Given the aetiological importance of oxidative stress and inflammation in chronic diseases such as diabetes, they are clear targets in not only the therapeutic, but also especially in the preventive medicine niche. Given the many research groups dedicated to studying antioxidants and anti-inflammatories in the natural medicine niche, there can be little doubt that plant products—and in particular those from grapes—hold the key with which to unlock the answer to preventing maladaptive processes in the aetiological pathway to chronic diseases such as type II diabetes, cardiovascular disease, depression and even cancer.

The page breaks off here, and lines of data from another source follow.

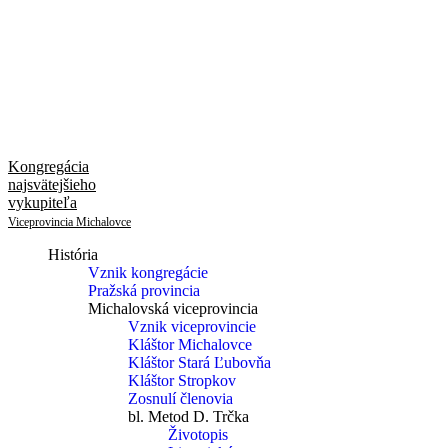
Kongregácia
najsvätejšieho
vykupiteľa
Viceprovincia Michalovce
História
Vznik kongregácie
Pražská provincia
Michalovská viceprovincia
Vznik viceprovincie
Kláštor Michalovce
Kláštor Stará Ľubovňa
Kláštor Stropkov
Zosnulí členovia
bl. Metod D. Trčka
Životopis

Pharmacological and pharmaceutical paradigms and associated implementation guidelines designed for development of conventional and therapeutic medicines are currently directly applied to natural product research. This approach decreases the success of clinical studies in human cohorts, for a number of reasons that needs addressing. Firstly, the modulation achieved by a preventive medicine is relatively small when compared to a therapeutic medicine. Thus, the approach of a first-phase trial in healthy individuals dooms preventive medicines to failure. A suggestion here is that a result of “no detriment” should be sufficient to proceed to a trial in a more compromised cohort, so that positive effects may become evident. Secondly, plant actives seldom function in isolation—rather, synergy exists between many plant components. Thus, instead of insisting on the testing of isolated actives, or a comparison to single active standards or therapeutic medicine “controls”, standardisation of plant extraction processes for any particular plant should be implemented and constituent concentrations monitored, to ensure maintained uniformity of the product offered to consumers. Thirdly, while in vitro and rodent models are most useful as proof of concept models or for mechanistic studies, researchers have to take the responsibility for using more advanced data analysis techniques in order to detect the more modest effects that should be expected in human models, which are naturally less controlled and thus more variable. In particular, in the context of inflammation or oxidative stress research, individual data may provide much more information without the necessity of doing expensive studies on huge cohorts.

In conclusion, the extensive indigenous, traditional knowledge that exists on the use of plant products to achieve medicinal effect cannot be ignored. However, it is the responsibility of researchers and policy makers alike to make paradigm shifts to accommodate this exciting avenue in medicine, in order to allow it to succeed.